The general synod of the Dutch Reformed Church this week agreed on a way forward which it hopes will stop bitter infighting over members’ differences regarding same-sex relationships and allow all to act according to their beliefs.
The agreement was reached after the synod meeting in Benoni decided on Tuesday to nullify its 2015 decision on same-sex relationships, which allowed ministers in same-sex relationships and the solemnisation of same-sex civil unions, on the grounds that the decision was procedurally flawed.
Divisions within the church on the same-sex-relationship issue intensified in March this year after the High Court in Pretoria set aside a subsequent 2016 decision by an extraordinary meeting of the general synod in which it reversed its 2015 decision. The High Court found procedural and substantive faults with the 2016 synod decision.
Since March the Dutch Reformed Church has been under pressure from within — from congregations and members unhappy with having to accept a policy that conflicted with their biblical convictions, and from without — from Christian voices calling on the church to stand up for biblical truth. A March decision by the Dutch Reformed Church not to appeal against the High Court ruling was seen by many as giving in to the liberal, pro-gay movement within the church.
Unity in Christ
In its resolution on Tuesday the general synod agreed that the foundational unity of the church in Christ should not be broken because of differences in biblical interpretation.
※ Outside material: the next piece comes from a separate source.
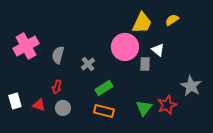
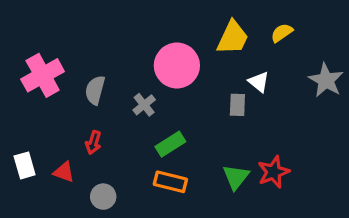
pink circle: (125, 47) -> (177, 66), moved
gray star: (191, 86) -> (326, 80), moved
gray circle: (63, 108) -> (103, 197), moved

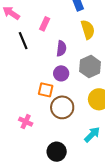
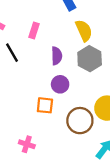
gray hexagon: (90, 67) -> (90, 59), moved
brown circle: (62, 107) -> (80, 121), moved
It urged local church councils to appoint leaders and grant members all rights and privileges in the life of the church, irrespective of their sexual orientation or identity.
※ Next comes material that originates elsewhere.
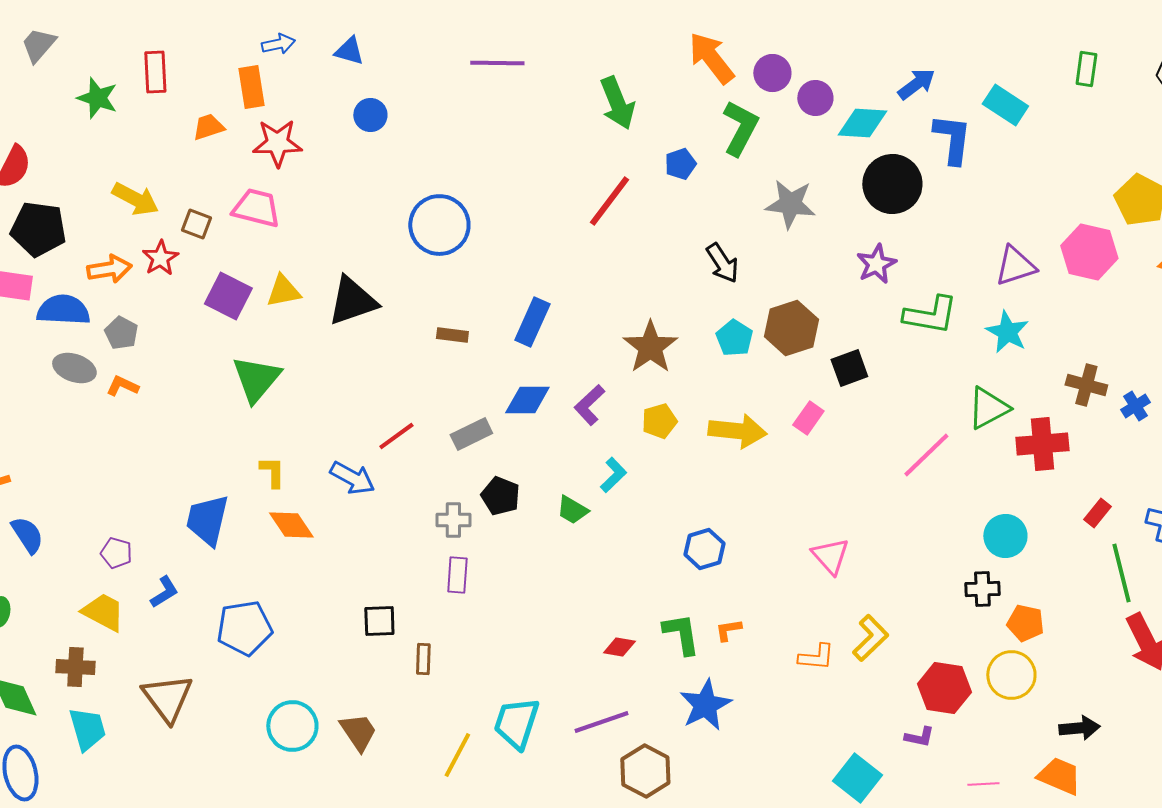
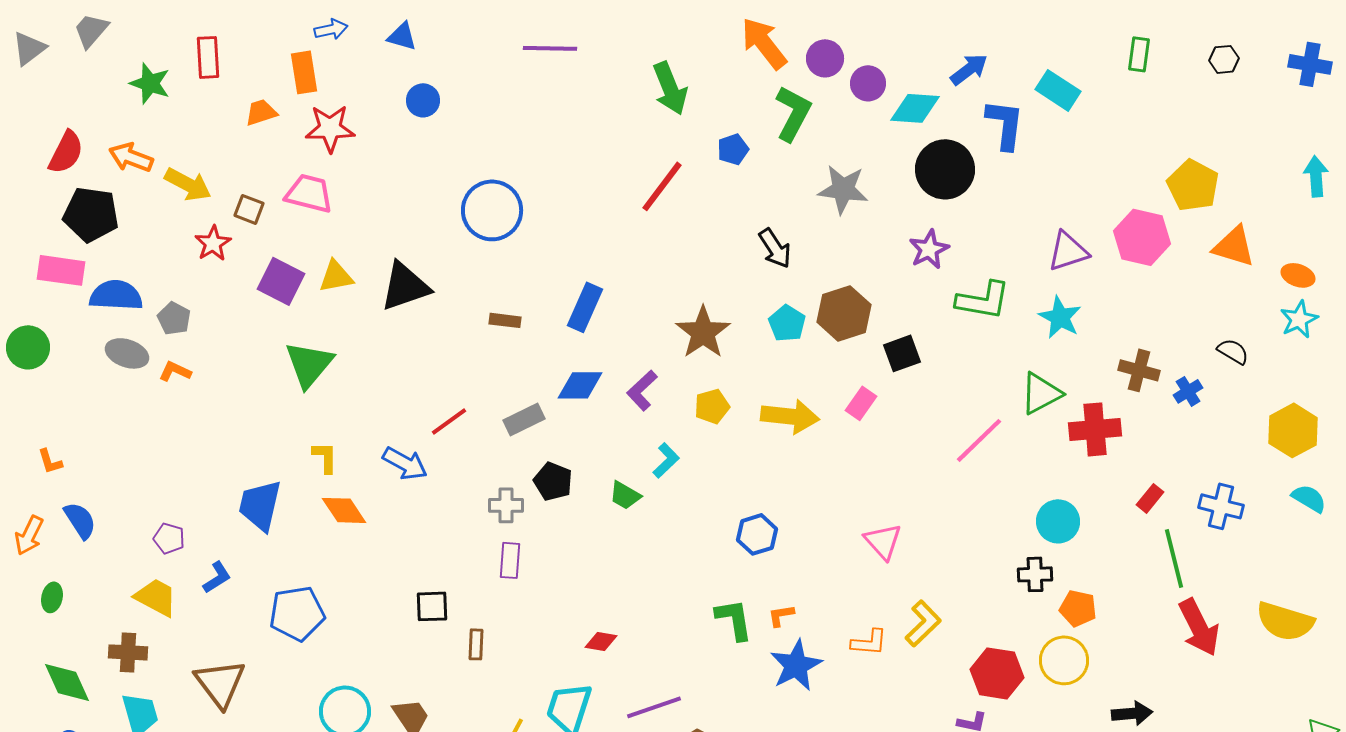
orange arrow: (109, 269) -> (131, 157), moved, turned -150
red diamond: (619, 647) -> (601, 641), moved
blue star: (705, 705) -> (796, 665), moved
However, the resolution acknowledged that church councils and ministers differed on their attitude towards affirming same-sex civil unions and would like to give space for all to act according to their beliefs.
It was therefore decided that a task team would be set up to visit each regional synod to work through the matter clearly and thoroughly and develop a policy for confirming same-sex civil relationships and to continue a study of marriage and human sexuality with a view to reporting to the next general synod.
The general synod also apologised to gay members and their families whose human dignity was knowingly and unknowingly denied during deliberations on the same-sex question in recent years.
‘Worst form of compromise’
Christian leader Dr Arno van Niekerk said today (Thursday October 10) that the DRC synod’s resolution on same-sex matters was “the worst form of compromise” and tantamount to official approval of a gay lifestyle.
Commenting in his weekly Christian Consensus WhatsApp update, Van Niekerk, who in August urged the DRC to take a stand on biblical truth on the gay lifestyle, wrote: “Today is a sad day; South Africa church history will never be the same.”
He said the DRC had ignored the warnings of ex-gays and gone against God’s Word “and is now in danger of being viewed in a state of ‘apostasy’ by the rest of the body of Christ”.
He asked SA Christians who do not approve gay marriage to wear black arm bands on Friday as a sign of a state of mourning and for DRC members who disagreed with the decision of the general synod to wear black armbands on Sunday.
“We have a religious freedom right to express our concern about the state of such a church denomination. Because, by implication, it places all other churches also at risk of compromise or otherwise persecution. Let’s take practical action against this,” he said.